■ WHAT THE TASK ASKS ■
Using the listing below, count every line that contains the word "gaming"; respond with the count alone.

■ MATERIAL SHOWN ■
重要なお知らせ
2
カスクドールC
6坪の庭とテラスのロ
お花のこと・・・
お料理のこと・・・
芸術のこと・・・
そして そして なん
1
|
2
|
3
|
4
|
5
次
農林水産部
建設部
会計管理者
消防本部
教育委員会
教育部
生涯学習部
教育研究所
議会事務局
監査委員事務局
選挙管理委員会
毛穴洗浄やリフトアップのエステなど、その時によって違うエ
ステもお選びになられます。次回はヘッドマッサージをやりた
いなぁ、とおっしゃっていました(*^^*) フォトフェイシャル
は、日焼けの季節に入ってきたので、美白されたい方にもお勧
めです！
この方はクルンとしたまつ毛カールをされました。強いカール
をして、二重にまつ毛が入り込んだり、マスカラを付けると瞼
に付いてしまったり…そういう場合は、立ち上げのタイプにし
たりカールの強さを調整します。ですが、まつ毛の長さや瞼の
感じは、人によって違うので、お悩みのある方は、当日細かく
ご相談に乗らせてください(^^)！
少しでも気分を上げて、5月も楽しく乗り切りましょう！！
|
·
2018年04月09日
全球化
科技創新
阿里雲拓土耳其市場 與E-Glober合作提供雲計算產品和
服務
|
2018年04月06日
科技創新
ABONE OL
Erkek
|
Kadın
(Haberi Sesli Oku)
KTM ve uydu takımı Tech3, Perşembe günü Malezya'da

---

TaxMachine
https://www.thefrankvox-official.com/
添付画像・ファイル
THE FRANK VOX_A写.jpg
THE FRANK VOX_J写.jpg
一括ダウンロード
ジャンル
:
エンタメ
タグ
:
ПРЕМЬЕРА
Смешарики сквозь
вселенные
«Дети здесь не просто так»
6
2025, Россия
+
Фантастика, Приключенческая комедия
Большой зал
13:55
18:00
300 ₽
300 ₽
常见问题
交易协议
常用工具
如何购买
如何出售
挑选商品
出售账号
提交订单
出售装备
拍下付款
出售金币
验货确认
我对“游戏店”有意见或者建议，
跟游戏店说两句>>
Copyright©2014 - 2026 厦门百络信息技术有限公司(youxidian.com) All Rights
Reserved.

==

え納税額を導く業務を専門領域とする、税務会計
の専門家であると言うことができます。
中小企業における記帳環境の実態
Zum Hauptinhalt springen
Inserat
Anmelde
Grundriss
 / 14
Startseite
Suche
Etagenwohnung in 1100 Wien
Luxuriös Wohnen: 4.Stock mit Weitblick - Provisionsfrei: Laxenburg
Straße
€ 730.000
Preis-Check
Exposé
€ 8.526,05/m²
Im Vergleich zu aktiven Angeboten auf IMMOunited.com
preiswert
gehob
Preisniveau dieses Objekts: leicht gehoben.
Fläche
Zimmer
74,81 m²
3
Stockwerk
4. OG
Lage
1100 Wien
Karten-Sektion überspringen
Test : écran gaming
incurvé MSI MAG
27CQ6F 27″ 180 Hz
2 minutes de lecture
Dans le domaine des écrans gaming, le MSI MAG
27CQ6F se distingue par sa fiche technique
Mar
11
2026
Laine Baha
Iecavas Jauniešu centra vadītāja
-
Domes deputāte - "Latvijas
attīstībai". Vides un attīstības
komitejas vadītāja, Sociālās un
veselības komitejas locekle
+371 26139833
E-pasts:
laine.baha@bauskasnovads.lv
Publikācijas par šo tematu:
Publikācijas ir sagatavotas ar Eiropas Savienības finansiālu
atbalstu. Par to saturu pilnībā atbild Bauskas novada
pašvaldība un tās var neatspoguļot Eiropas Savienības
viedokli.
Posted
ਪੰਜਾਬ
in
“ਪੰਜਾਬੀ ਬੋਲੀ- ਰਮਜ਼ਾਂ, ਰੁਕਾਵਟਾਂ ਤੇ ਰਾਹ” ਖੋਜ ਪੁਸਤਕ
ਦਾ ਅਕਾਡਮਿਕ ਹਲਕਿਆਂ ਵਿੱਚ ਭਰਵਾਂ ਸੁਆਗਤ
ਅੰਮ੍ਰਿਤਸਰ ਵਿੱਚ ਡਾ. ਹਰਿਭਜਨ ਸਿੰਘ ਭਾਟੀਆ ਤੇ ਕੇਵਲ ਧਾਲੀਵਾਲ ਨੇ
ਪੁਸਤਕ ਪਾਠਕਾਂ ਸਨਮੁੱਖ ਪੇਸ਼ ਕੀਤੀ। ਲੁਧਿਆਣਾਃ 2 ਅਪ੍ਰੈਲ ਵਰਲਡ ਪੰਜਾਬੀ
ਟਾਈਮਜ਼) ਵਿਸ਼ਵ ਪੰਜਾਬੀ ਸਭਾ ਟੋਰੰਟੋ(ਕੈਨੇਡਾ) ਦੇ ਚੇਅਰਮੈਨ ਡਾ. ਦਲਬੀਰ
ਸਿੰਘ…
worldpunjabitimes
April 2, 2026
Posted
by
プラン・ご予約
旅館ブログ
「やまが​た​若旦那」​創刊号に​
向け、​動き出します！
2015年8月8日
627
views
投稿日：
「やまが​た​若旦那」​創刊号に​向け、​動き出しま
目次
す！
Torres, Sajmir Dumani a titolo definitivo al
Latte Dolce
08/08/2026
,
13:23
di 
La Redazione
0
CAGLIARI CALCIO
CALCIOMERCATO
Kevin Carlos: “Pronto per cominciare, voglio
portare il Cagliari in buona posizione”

■ ANSWER SECTION ■
2